#### Problem requirements
What is needed is an exact reproduction of the lines from the one that contains "Hook (1170, 86)" through the end of the data, both included and nothing else, with pictures omitted.

#### Data excerpts
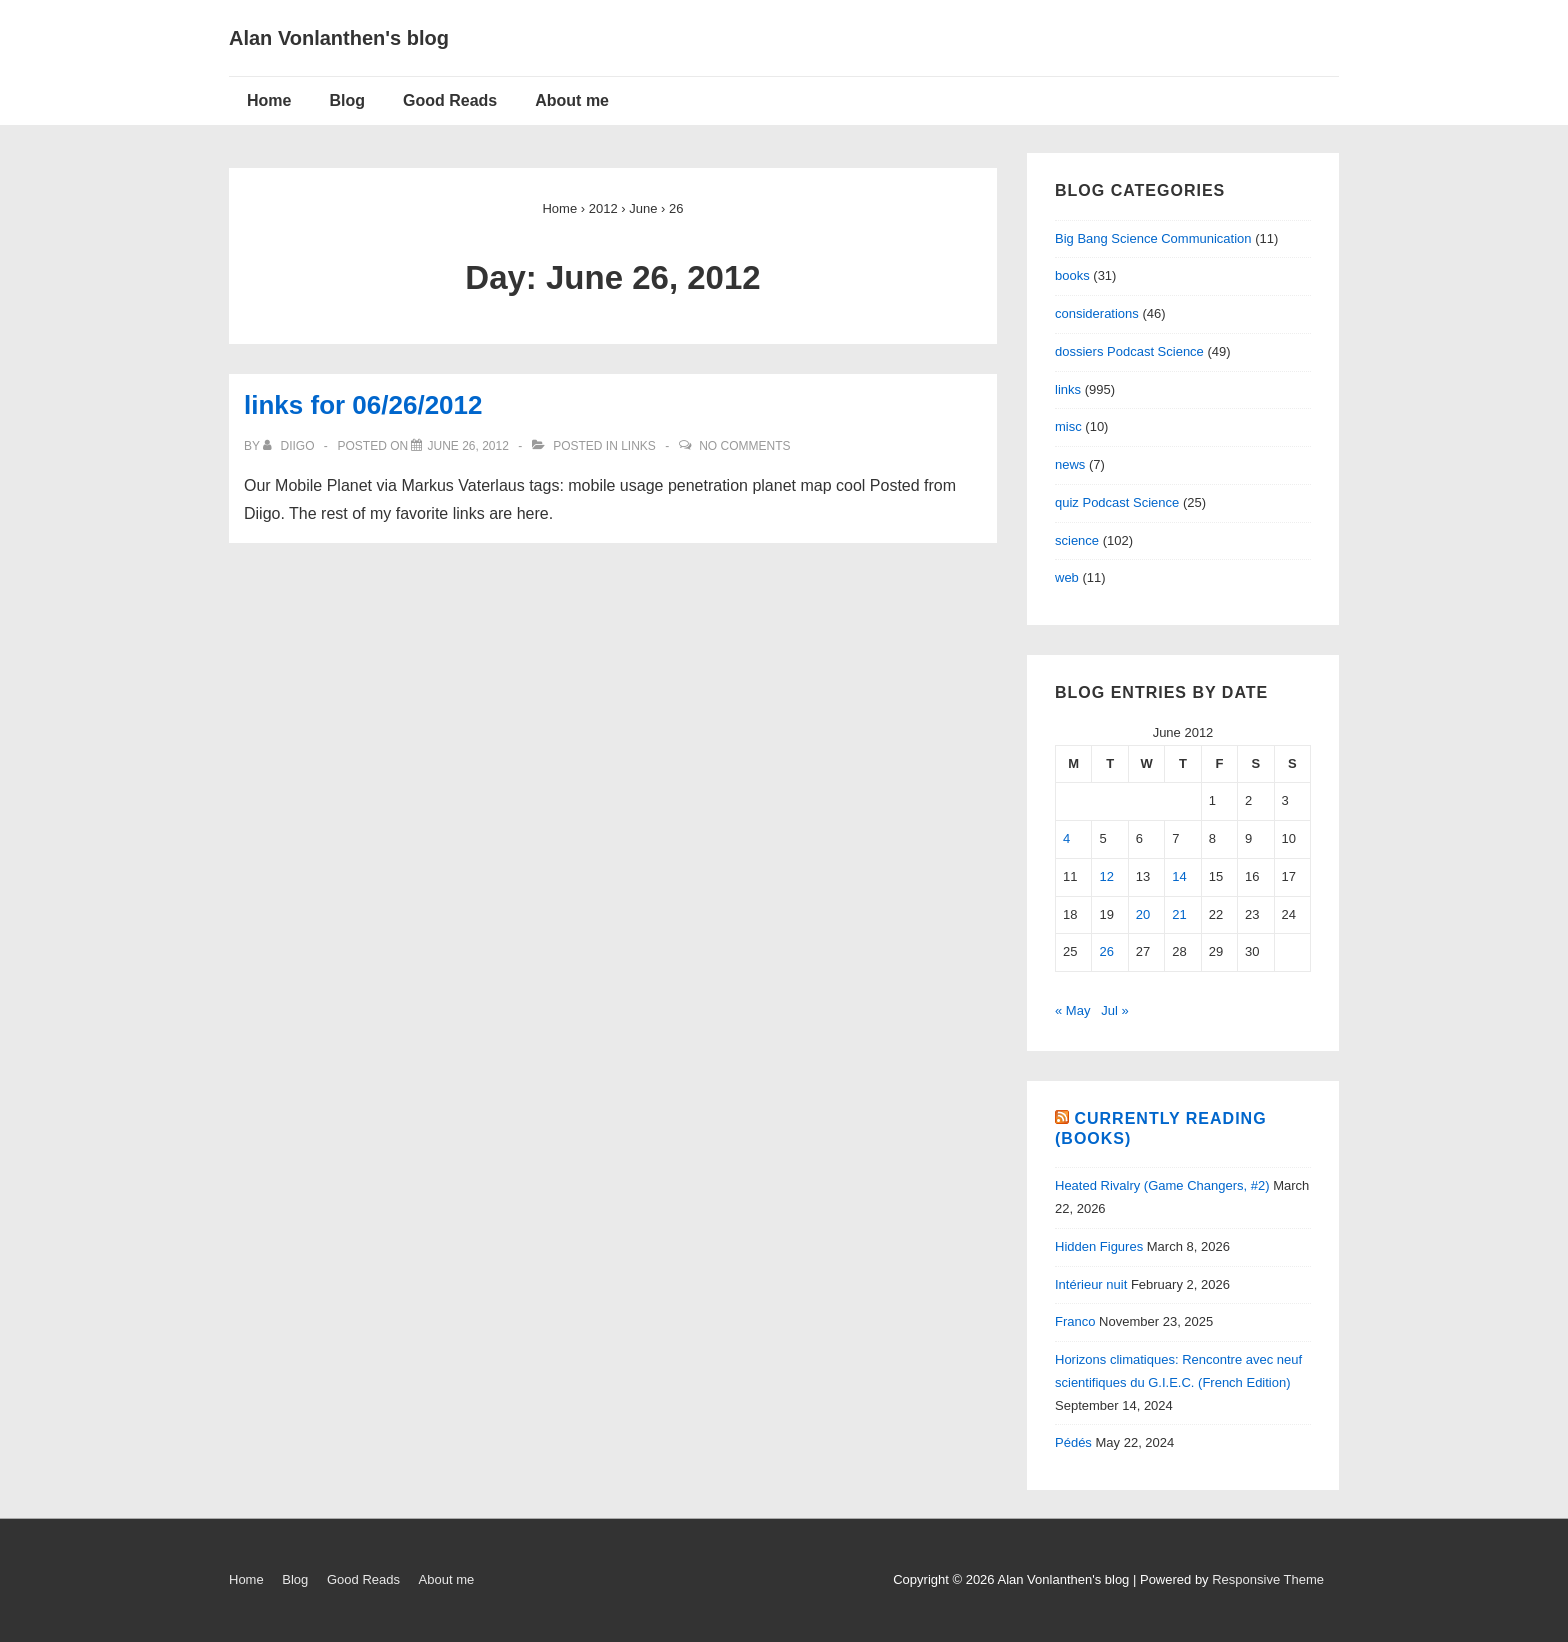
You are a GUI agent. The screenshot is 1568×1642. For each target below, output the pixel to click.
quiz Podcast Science (1117, 502)
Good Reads (450, 100)
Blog (347, 100)
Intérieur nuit (1091, 1284)
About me (572, 100)
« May (1072, 1010)
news (1070, 464)
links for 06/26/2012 (363, 405)
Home (269, 100)
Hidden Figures (1099, 1246)
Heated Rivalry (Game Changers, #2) (1162, 1185)
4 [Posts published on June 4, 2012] (1066, 838)
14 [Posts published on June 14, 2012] (1179, 876)
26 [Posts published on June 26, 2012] (1106, 951)
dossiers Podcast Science (1129, 351)
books (1072, 275)
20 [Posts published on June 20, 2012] (1143, 914)
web (1067, 577)
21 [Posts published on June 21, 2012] (1179, 914)
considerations (1097, 313)
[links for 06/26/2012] (467, 446)
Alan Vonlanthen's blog (339, 38)
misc (1068, 426)
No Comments (744, 446)
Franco (1075, 1321)
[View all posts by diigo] (290, 446)
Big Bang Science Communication (1153, 238)
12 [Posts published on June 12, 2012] (1106, 876)
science (1077, 540)
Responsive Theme (1268, 1579)
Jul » (1114, 1010)
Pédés (1073, 1442)
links (638, 446)
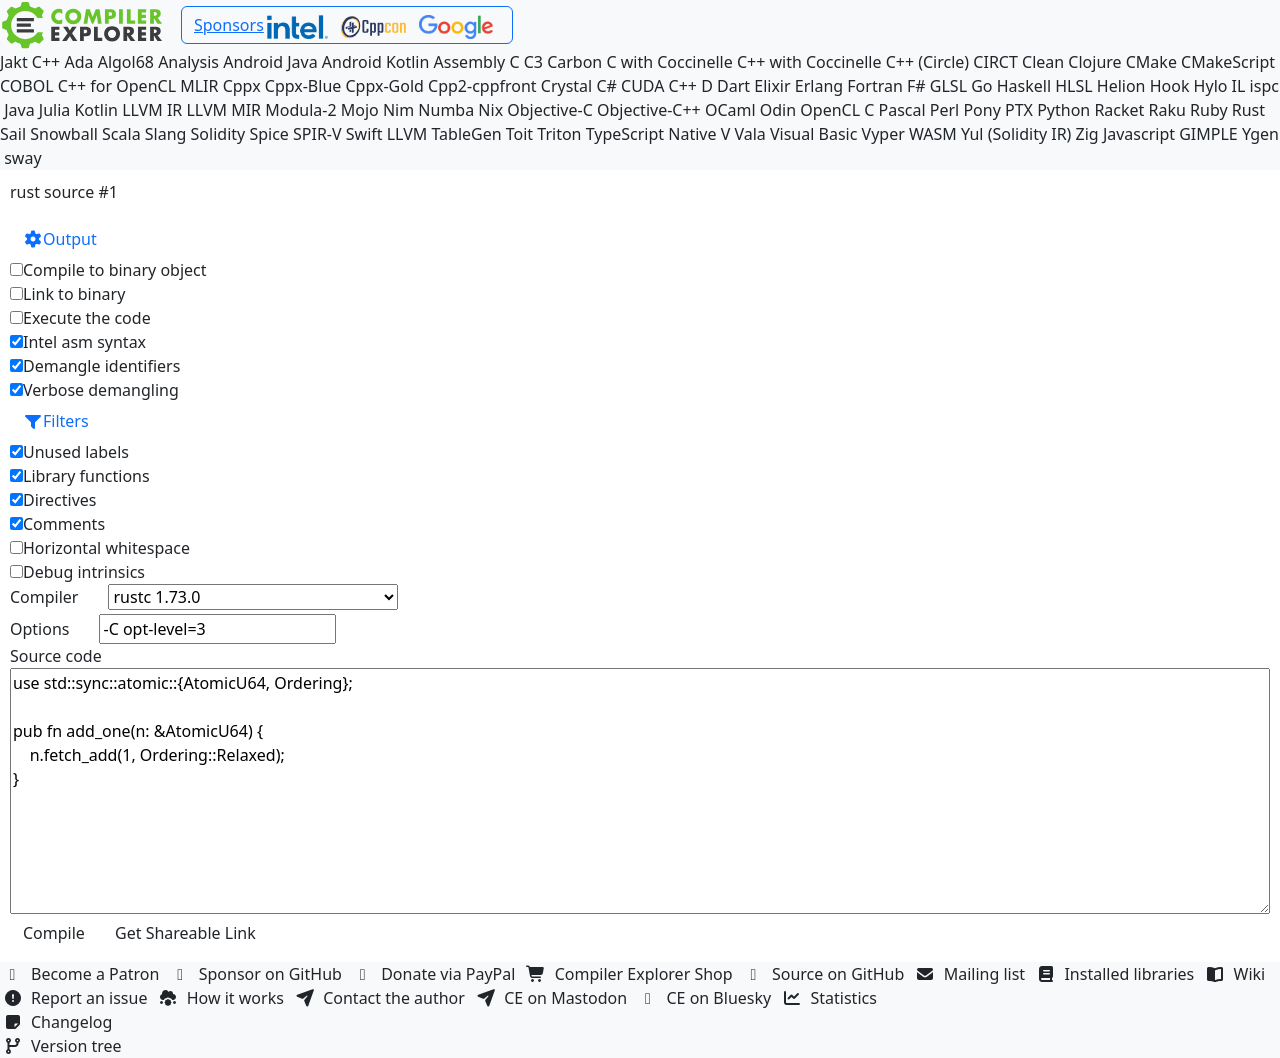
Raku (1167, 110)
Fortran (875, 86)
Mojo (360, 110)
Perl (944, 110)
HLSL (1073, 86)
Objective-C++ (649, 110)
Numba (446, 110)
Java (19, 110)
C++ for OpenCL (117, 86)
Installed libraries (1117, 974)
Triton (559, 134)
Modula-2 (300, 110)
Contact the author (382, 998)
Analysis (188, 62)
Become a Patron (84, 974)
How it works (224, 998)
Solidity (218, 134)
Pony (981, 110)
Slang (166, 134)
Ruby (1209, 110)
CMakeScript (1228, 62)
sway (22, 158)
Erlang (819, 86)
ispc (1264, 86)
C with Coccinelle (669, 62)
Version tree (65, 1046)
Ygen (1260, 134)
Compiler (44, 597)
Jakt (14, 62)
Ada (78, 62)
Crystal (566, 86)
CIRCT (995, 62)
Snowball (64, 134)
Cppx (242, 86)
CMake (1151, 62)
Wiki (1238, 974)
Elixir (772, 86)
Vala (749, 134)
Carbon (574, 62)
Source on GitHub (827, 974)
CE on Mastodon (554, 998)
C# (606, 86)
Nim (398, 110)
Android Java (270, 62)
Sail (13, 134)
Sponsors (229, 25)
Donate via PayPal (437, 974)
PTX (1019, 110)
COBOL (27, 86)
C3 (533, 62)
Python (1063, 110)
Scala (121, 134)
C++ (46, 62)
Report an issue (78, 998)
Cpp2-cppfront (482, 86)
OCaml (730, 110)
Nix (490, 110)
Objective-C (550, 110)
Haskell (1024, 86)
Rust (1248, 110)
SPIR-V (317, 134)
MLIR (199, 86)
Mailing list (973, 974)
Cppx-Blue (303, 86)
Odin (778, 110)
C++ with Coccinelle (809, 62)
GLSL (948, 86)
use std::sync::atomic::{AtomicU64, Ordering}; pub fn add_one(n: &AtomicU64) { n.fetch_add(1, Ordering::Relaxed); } (640, 791)
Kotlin (96, 110)
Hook (1170, 86)
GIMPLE (1208, 134)
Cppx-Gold (384, 86)
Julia (55, 110)
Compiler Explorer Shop (632, 974)
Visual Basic (813, 134)
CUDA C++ (659, 86)
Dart (733, 86)
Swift (364, 134)
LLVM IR (152, 110)
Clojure (1094, 62)
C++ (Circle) (928, 62)
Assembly (470, 62)
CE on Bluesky (707, 998)
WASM (933, 134)
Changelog (60, 1022)
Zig (1087, 134)
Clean (1043, 62)
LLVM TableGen (444, 134)
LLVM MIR (223, 110)
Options (39, 629)
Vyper (883, 134)
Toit (519, 134)
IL (1239, 86)
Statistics (833, 998)
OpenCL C (837, 110)
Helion (1121, 86)
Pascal (902, 110)
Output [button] (60, 239)
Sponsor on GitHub (259, 974)
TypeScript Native (651, 134)
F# (916, 86)
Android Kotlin (376, 62)
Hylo (1211, 86)
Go (981, 86)
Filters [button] (56, 421)
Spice (268, 134)
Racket (1119, 110)
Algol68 (126, 62)
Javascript (1139, 134)
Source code (56, 656)
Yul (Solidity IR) (1016, 134)
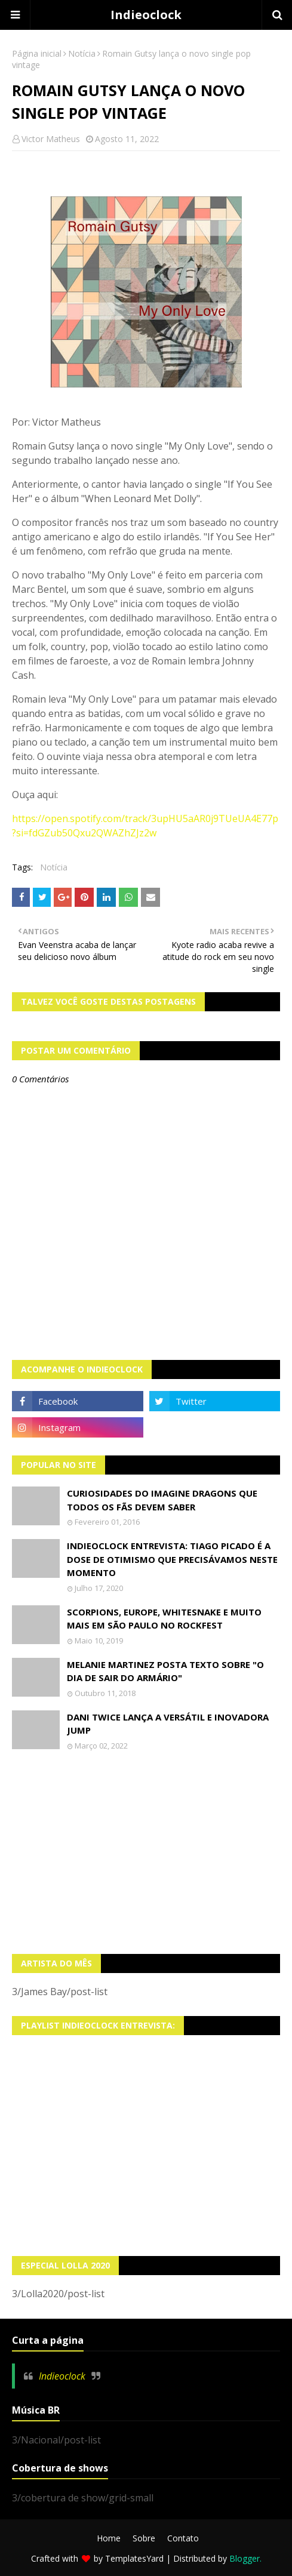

#### Exercise answer
Hook (1170, 86)
GIMPLE (1208, 134)
Cppx-Gold (384, 86)
Julia (55, 110)
Compiler Explorer Shop (632, 974)
Visual Basic (813, 134)
CUDA C++ (659, 86)
Dart (733, 86)
Swift (364, 134)
LLVM IR (152, 110)
Clojure (1094, 62)
C++ (Circle) (928, 62)
Assembly (470, 62)
CE on Bluesky (707, 998)
WASM (933, 134)
Changelog (60, 1022)
Zig (1087, 134)
Clean (1043, 62)
LLVM TableGen (444, 134)
LLVM MIR (223, 110)
Options (39, 629)
Vyper (883, 134)
Toit (519, 134)
IL (1239, 86)
Statistics (833, 998)
OpenCL C (837, 110)
Helion (1121, 86)
Pascal (902, 110)
Output [button] (60, 239)
Sponsor on GitHub (259, 974)
TypeScript Native (651, 134)
F# (916, 86)
Android Kotlin (376, 62)
Hylo (1211, 86)
Go (981, 86)
Filters [button] (56, 421)
Spice (268, 134)
Racket (1119, 110)
Algol68 (126, 62)
Javascript (1139, 134)
Source code (56, 656)
Yul (Solidity IR) (1016, 134)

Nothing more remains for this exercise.